The African wild dog, or Painted Wolf is a highly intelligent and social animal living in packs of up to 40 animals. A formidable and highly successful hunter like most predators they play an important role in eliminating sick and weak animals, thereby helping maintain a natural balance and ultimately improving prey species. No two dogs have the same coat pattern and it is thought that the bushy tails with white tips may serve as a flag to keep the pack in contact while hunting. The hunting members of the pack return to the den where they regurgitate meat for the nursing female and pups.
Sadly these beautiful animals are another vanishing species in Africa due to sustained persecution snaring and habitat loss although efforts are being made to save them from extinction.
This truly scary story from Japan about the fallout of the nuclear disaster following the tsunami event in 2011 is enough to make you cry. Sometimes it seems to me the earth is just being engulfed by thoughtless and irresponsible humanity. The environment belongs to the whole world, all of us. It can't just be a situation of we can do whatever we like in our back yard. As this film shows the consequences of a disaster can and probably will impact of areas a long way from Japan and very possibly for a long time to come. God I weep at the thought that if even a small part of this story is true, heaven help us all.
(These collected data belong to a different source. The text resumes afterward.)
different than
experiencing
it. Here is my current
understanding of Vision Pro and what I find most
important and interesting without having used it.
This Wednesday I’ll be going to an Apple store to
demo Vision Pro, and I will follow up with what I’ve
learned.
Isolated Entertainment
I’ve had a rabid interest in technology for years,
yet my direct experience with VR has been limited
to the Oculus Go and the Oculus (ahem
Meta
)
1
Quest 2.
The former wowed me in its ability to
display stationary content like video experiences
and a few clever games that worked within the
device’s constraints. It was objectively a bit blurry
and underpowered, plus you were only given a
Good news stories are few and far between when it comes to wildlife so it was uplifting to hear that a serious pledge has been given from philanthropists around the world to help big cats. At last. Can there be some hope that these beautiful animals will be saved from almost certain extinction. All of them are at risk even the ones you wouldn't expect like lions. Numbers have plummeted due to habitat loss poaching them for their skins and body parts and conflicts with native farmers who see them as a threat to their livestock. It is hard to underestimate the terrible consequences to the the natural world the loss of these top predators would mean. They are vital to healthy environments, playing an important part in maintaining numbers of prey animals. Without them the world would be a poorer place so I hope this news means the beginning of real change for some of the most magnificent animals on the planet.